China’s relentless push for greenery has paid off spectacularly, crowning it the global leader in both scale and speed of forest expansion. Fresh figures from the National Forestry and Grassland Administration show forest lands reaching 3.614 billion mu, a testament to visionary planning and execution.
In the 14th Five-Year Plan era, 185 million mu were afforested – roughly the footprint of Fujian province – marking China as the top performer in planetary greening. Peking University’s 2025 research, spearheaded by Guo Qinghua, utilized drones, LiDAR, and AI across 76,000 plots to estimate 142.6 billion trees by 2020, or 100 per person. This metric personalizes China’s green legacy, blending safeguarded woods with new plantations.

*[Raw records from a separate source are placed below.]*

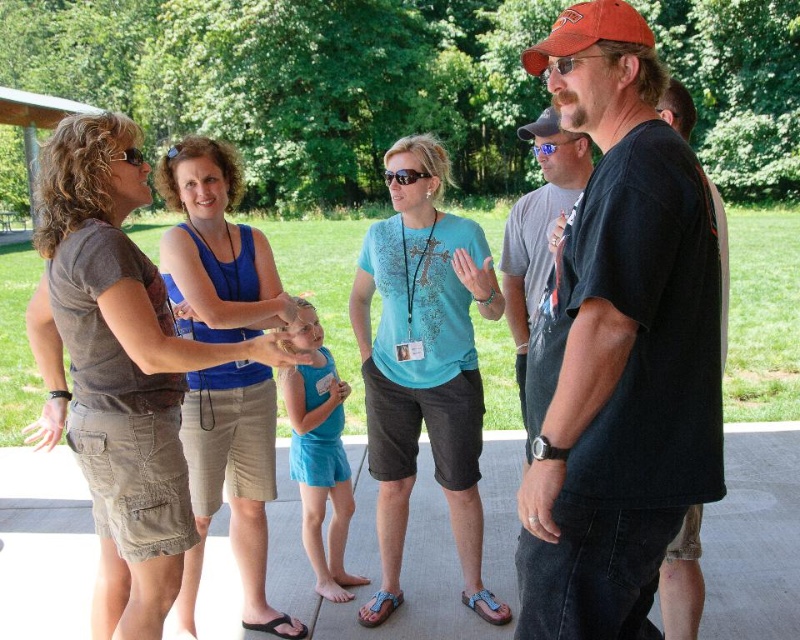 Is point (634, 100) positioned in front of point (504, 266)?

Yes, point (634, 100) is in front of point (504, 266).

Is black cotton t-shirt at center wider than gray cotton t-shirt at center?

Indeed, black cotton t-shirt at center has a greater width compared to gray cotton t-shirt at center.

Who is more forward, (628, 4) or (582, 140)?

Point (628, 4)

The width and height of the screenshot is (800, 640). Identify the location of black cotton t-shirt at center. (618, 348).

Which is more to the right, gray cotton t-shirt at center or blue reflective lens glasses at center?

blue reflective lens glasses at center

In the scene shown: How distant is gray cotton t-shirt at center from blue reflective lens glasses at center?

gray cotton t-shirt at center and blue reflective lens glasses at center are 7.67 meters apart.

This screenshot has width=800, height=640. I want to click on gray cotton t-shirt at center, so click(537, 230).

Is point (634, 224) positioned in front of point (533, 148)?

Yes.

Find the location of a particular element. Image resolution: width=800 pixels, height=640 pixels. black cotton t-shirt at center is located at coordinates (618, 348).

Where is `black cotton t-shirt at center`? Image resolution: width=800 pixels, height=640 pixels. black cotton t-shirt at center is located at coordinates (618, 348). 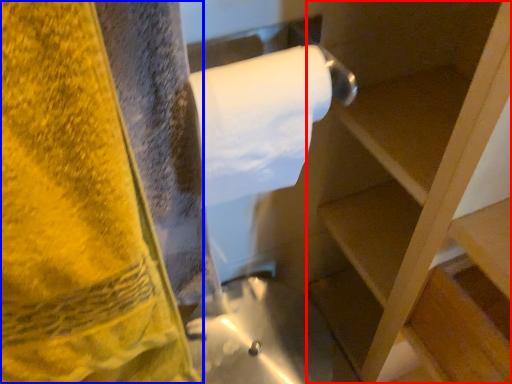 Question: Which object appears closest to the camera in this image, shelf (highlighted by a red box) or towel (highlighted by a blue box)?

Since 2012, over 1.1 billion mu (73.3 million hectares) have been transformed, supplying 25% of new global forests. The FAO’s Global Forest Resources Assessment 2025 confirms China’s average annual addition of 1.69 million hectares between 2015 and 2025, the highest worldwide.
Beyond numbers, this surge enhances carbon sequestration, wildlife habitats, and soil health, vital for tackling climate change. China’s playbook – from grassroots tree-planting to satellite oversight – sets a high bar, urging other countries to scale up their own restoration ambitions for a greener future.